It’s no secret these days that the MTA is in financial trouble. While the word bankruptcy hasn’t been tossed around yet, with the agency facing a few billion dollars in debt, we’re probably not too far away from that point. But an unlikely source of funds — in the form of pork — may be riding to the rescue soon.
Yesterday, in The Observer, Eliot Brown summed up the financial straits in which the MTA currently finds itself. For the most part, Brown rehashes territory familiar to loyal SAS readers: The MTA doesn’t have a dedicated source of revenue outside of the volatile real estate taxes. Having spend years borrowing to fund both ambitious capital plans and operating budgets, the agency finds itself on the edge of a massive financial crisis.
But Brown touches upon a new source of potential revenue in the form of senior Democrat and chair of the House Transportation Committee Jerrold Nadler, one of the most influential New Yorkers in the House. Writes Brown:
At the center of the Congressional efforts is Mr. Nadler, the infrastructure devotee who is now the most senior Democrat from the Northeast on the House Transportation Committee, which is slated to reauthorize a 12-figure, six-year transportation bill in 2009 that would likely steer substantial money to the M.T.A.
“What helps is that not only am I very senior, but compared to five years ago or six years ago, we’re in the majority now, not the minority, and we have five Democrats from New York on the committee,” he said.
The M.T.A. is planning on more than $8 billion from the federal government, an amount Mr. Nadler said seemed reasonable.

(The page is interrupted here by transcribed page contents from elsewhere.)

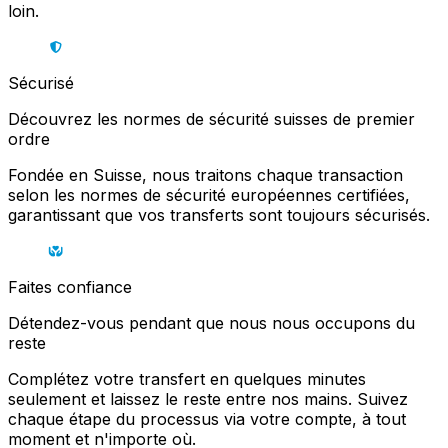
loin.
Sécurisé
Découvrez les normes de sécurité suisses de premier
ordre
Fondée en Suisse, nous traitons chaque transaction
selon les normes de sécurité européennes certifiées,
garantissant que vos transferts sont toujours sécurisés.
Faites confiance
Détendez-vous pendant que nous nous occupons du
reste
Complétez votre transfert en quelques minutes
seulement et laissez le reste entre nos mains. Suivez
chaque étape du processus via votre compte, à tout
moment et n'importe où.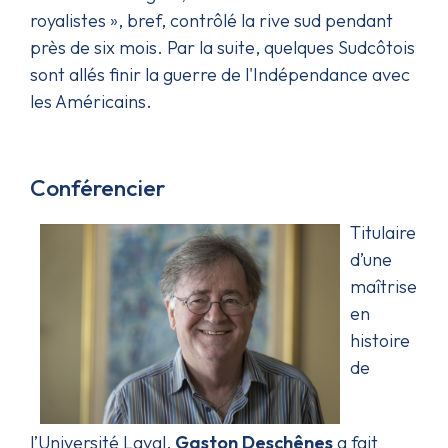
royalistes », bref, contrôlé la rive sud pendant
près de six mois. Par la suite, quelques Sudcôtois
sont allés finir la guerre de l'Indépendance avec
les Américains.
Conférencier
Titulaire
d’une
maîtrise
en
histoire
de
l’Université Laval,
Gaston Deschênes
a fait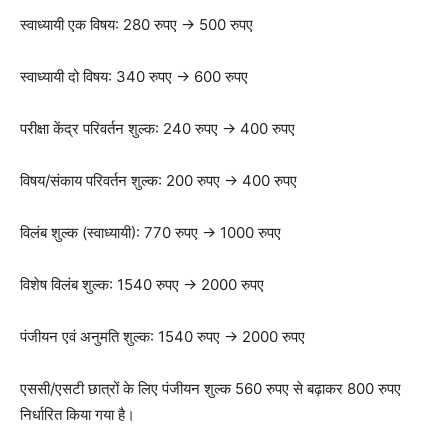
स्वाध्यायी एक विषय: 280 रुपए → 500 रुपए
स्वाध्यायी दो विषय: 340 रुपए → 600 रुपए
परीक्षा केंद्र परिवर्तन शुल्क: 240 रुपए → 400 रुपए
विषय/संकाय परिवर्तन शुल्क: 200 रुपए → 400 रुपए
विलंब शुल्क (स्वाध्यायी): 770 रुपए → 1000 रुपए
विशेष विलंब शुल्क: 1540 रुपए → 2000 रुपए
पंजीयन एवं अनुमति शुल्क: 1540 रुपए → 2000 रुपए
एससी/एसटी छात्रों के लिए पंजीयन शुल्क 560 रुपए से बढ़ाकर 800 रुपए
निर्धारित किया गया है।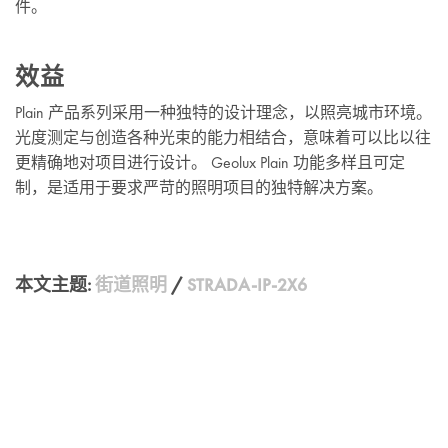
件。
效益
Plain 产品系列采用一种独特的设计理念，以照亮城市环境。
光度测定与创造各种光束的能力相结合，意味着可以比以往
更精确地对项目进行设计。 Geolux Plain 功能多样且可定
制，是适用于要求严苛的照明项目的独特解决方案。
本文主题:
街道照明
/
STRADA-IP-2X6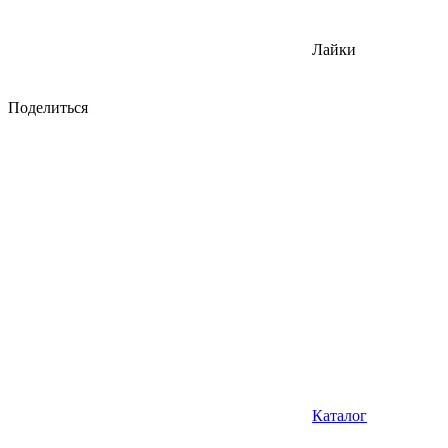
Лайки
Поделиться
Каталог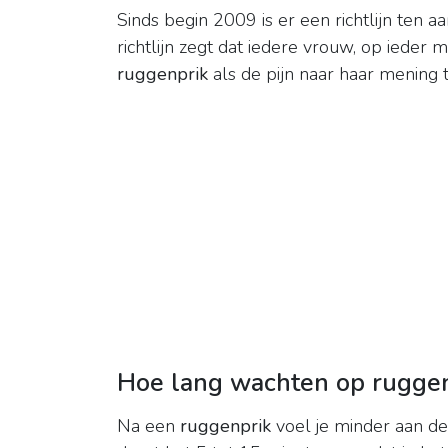
Sinds begin 2009 is er een richtlijn ten aa
richtlijn zegt dat iedere vrouw, op ied
ruggenprik
als de pijn naar haar mening 
Hoe lang wachten op ruggen
Na een
ruggenprik
voel je minder aan de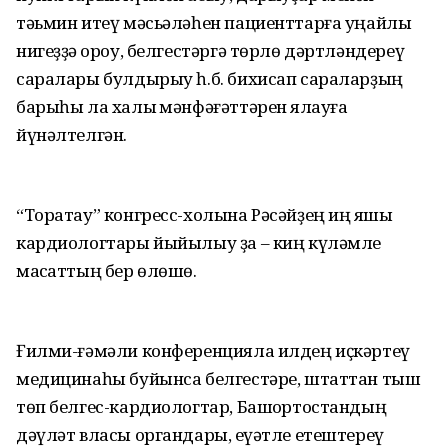
тәьмин итеү мәсьәләһен пациенттарға уңайлы
нигеҙҙә ҡороу, белгестәргә төрлө дәртләндереү
саралары булдырыу һ.б. бихисап сараларҙың
барыһы ла халыҡ мәнфәғәттәрен яҡлауға
йүнәлтелгән.
“Торатау” конгресс-холына Рәсәйҙең иң яҡшы
кардиологтары йыйылыу ҙа – киң күләмле
маҡсаттың бер өлөшө.
Ғилми-ғәмәли конференцияла илдең иҫкәртеү
медицинаһы буйынса белгестәре, штаттан тыш
төп белгес-кардиологтар, Башҡортостандың
дәүләт власы органдары, ҡеүәтле етештереү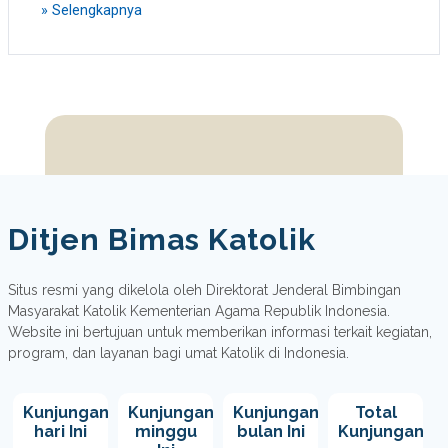
»
Selengkapnya
Ditjen Bimas Katolik
Situs resmi yang dikelola oleh Direktorat Jenderal Bimbingan
Masyarakat Katolik Kementerian Agama Republik Indonesia.
Website ini bertujuan untuk memberikan informasi terkait kegiatan,
program, dan layanan bagi umat Katolik di Indonesia.
Kunjungan
Kunjungan
Kunjungan
Total
hari Ini
minggu
bulan Ini
Kunjungan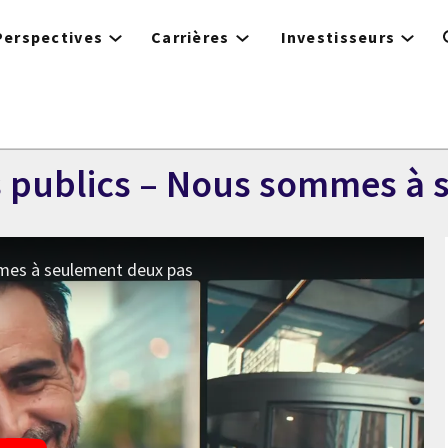
Perspectives
Carrières
Investisseurs
es publics – Nous sommes à
mmes à seulement deux pas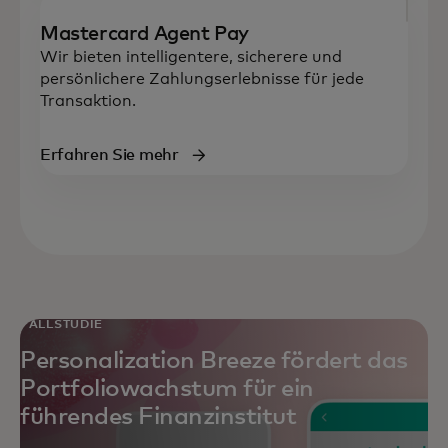
Mastercard Agent Pay
Wir bieten intelligentere, sicherere und
persönlichere Zahlungserlebnisse für jede
Transaktion.
Erfahren Sie mehr
FALLSTUDIE
Personalization Breeze fördert das
Portfoliowachstum für ein
führendes Finanzinstitut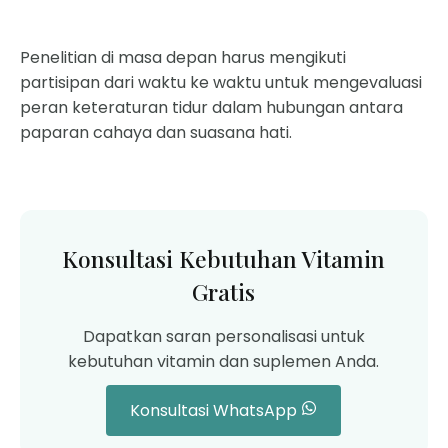
Penelitian di masa depan harus mengikuti
partisipan dari waktu ke waktu untuk mengevaluasi
peran keteraturan tidur dalam hubungan antara
paparan cahaya dan suasana hati.
Konsultasi Kebutuhan Vitamin
Gratis
Dapatkan saran personalisasi untuk
kebutuhan vitamin dan suplemen Anda.
Konsultasi WhatsApp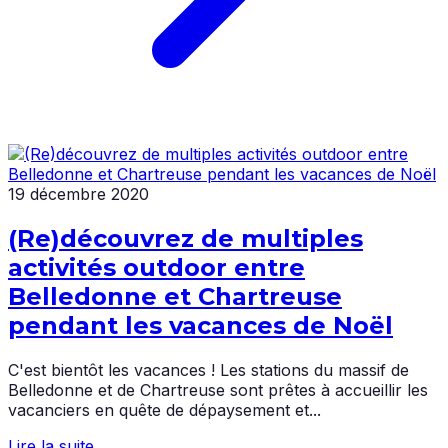
19 décembre 2020
(Re)découvrez de multiples
activités outdoor entre
Belledonne et Chartreuse
pendant les vacances de Noël
C'est bientôt les vacances ! Les stations du massif de
Belledonne et de Chartreuse sont prêtes à accueillir les
vacanciers en quête de dépaysement et...
Lire la suite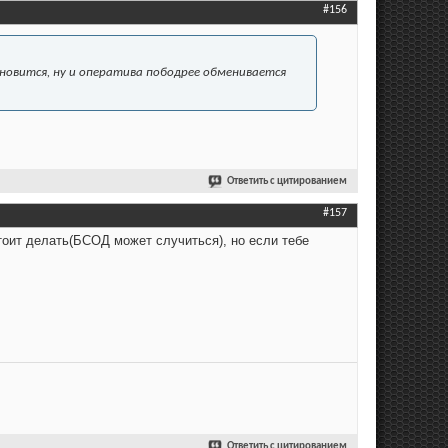
#156
тановится, ну и оператива пободрее обменивается
Ответить с цитированием
#157
стоит делать(БСОД может случиться), но если тебе
Ответить с цитированием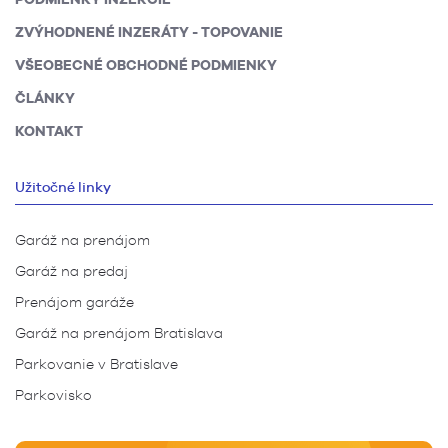
ZVÝHODNENÉ INZERÁTY - TOPOVANIE
VŠEOBECNÉ OBCHODNÉ PODMIENKY
ČLÁNKY
KONTAKT
Užitočné linky
Garáž na prenájom
Garáž na predaj
Prenájom garáže
Garáž na prenájom Bratislava
Parkovanie v Bratislave
Parkovisko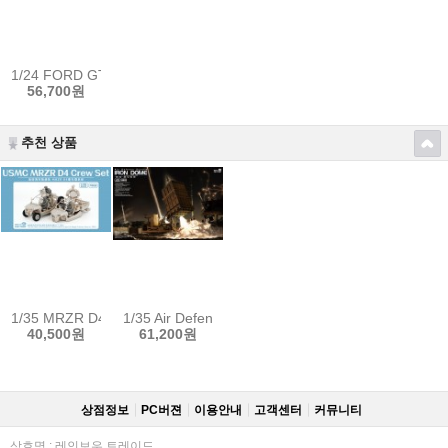
1/24 FORD GT40 MK.II 66' w/ Full Interior Sale
56,700원
추천 상품
1/35 MRZR D4 Crew ,4 figures
1/35 Air Defense System IRON DOME w/2 resin Figu
40,500원
61,200원
상점정보
PC버젼
이용안내
고객센터
커뮤니티
상호명 : 레인보우 트레이드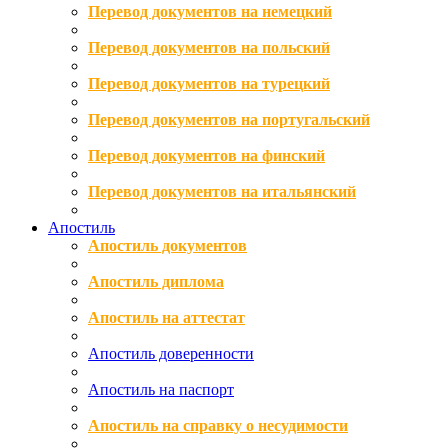
Перевод документов на немецкий
Перевод документов на польский
Перевод документов на турецкий
Перевод документов на португальский
Перевод документов на финский
Перевод документов на итальянский
Апостиль
Апостиль документов
Апостиль диплома
Апостиль на аттестат
Апостиль доверенности
Апостиль на паспорт
Апостиль на справку о несудимости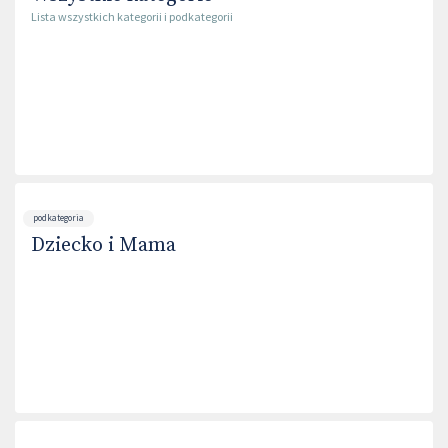
Lista wszystkich kategorii i podkategorii
podkategoria
Dziecko i Mama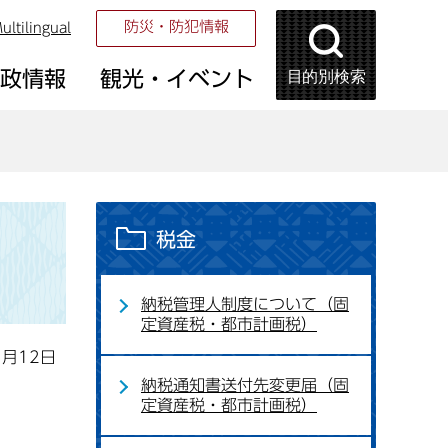
防災・防犯情報
ultilingual
目的別検索
市政情報
観光・イベント
税金
納税管理人制度について（固
定資産税・都市計画税）
1月12日
納税通知書送付先変更届（固
定資産税・都市計画税）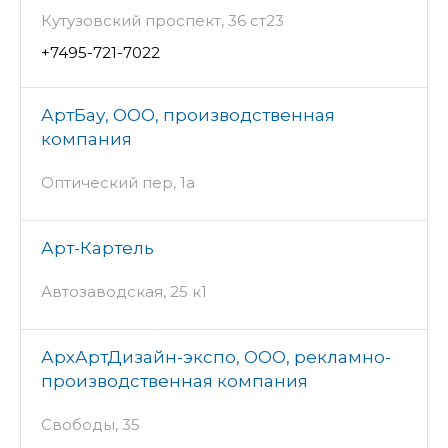
Кутузовский проспект, 36 ст23
+7495-721-7022
АртБау, ООО, производственная
компания
Оптический пер, 1а
Арт-Картель
Автозаводская, 25 к1
АрхАртДизайн-экспо, ООО, рекламно-
производственная компания
Свободы, 35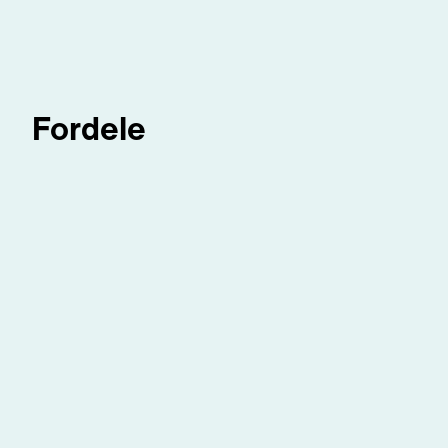
Fordele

But much will depend on who wins the presidential election.
The presidential comment, by the way, is way anyone who cares about the New York City subways should take a good long look at the public transit policies of Barack Obama.
Anyway, the MTA is now relying on a substantial federal contribution which basically amounts to a big barrel of pork for the region from Nadler. They’re also hoping for a magically monetary solution from Richard Ravitch. Meanwhile, as MTA CEO Elliot Sander noted in Brown’s article, the agency can’t really trim the internal fat anymore. “The M.T.A. has already taken significant steps to tighten our belts,” Sander said to Brown.
This is, of course, a risky strategy for the MTA. While Nadler’s promise is refreshing and one our representatives in Albany should adopt, the federal transportation has a long way to go before funds reach New York City. The bills will have to clear the House and the Senate, and a president — Bush or whoever wins in November — will have to sign off on the bill. If John McCain captures the White House, it won’t be a result of any voters in New York.
The promised money from Nadler is a start, and it’s refreshing to hear from a New York politician who is willing to get money into the coffers of those agencies who need it. But I’m afraid that this might be too little, too late. We need Albany to take the MTA’s financial situation seriously. We need more money for our transit network before it gets much worse.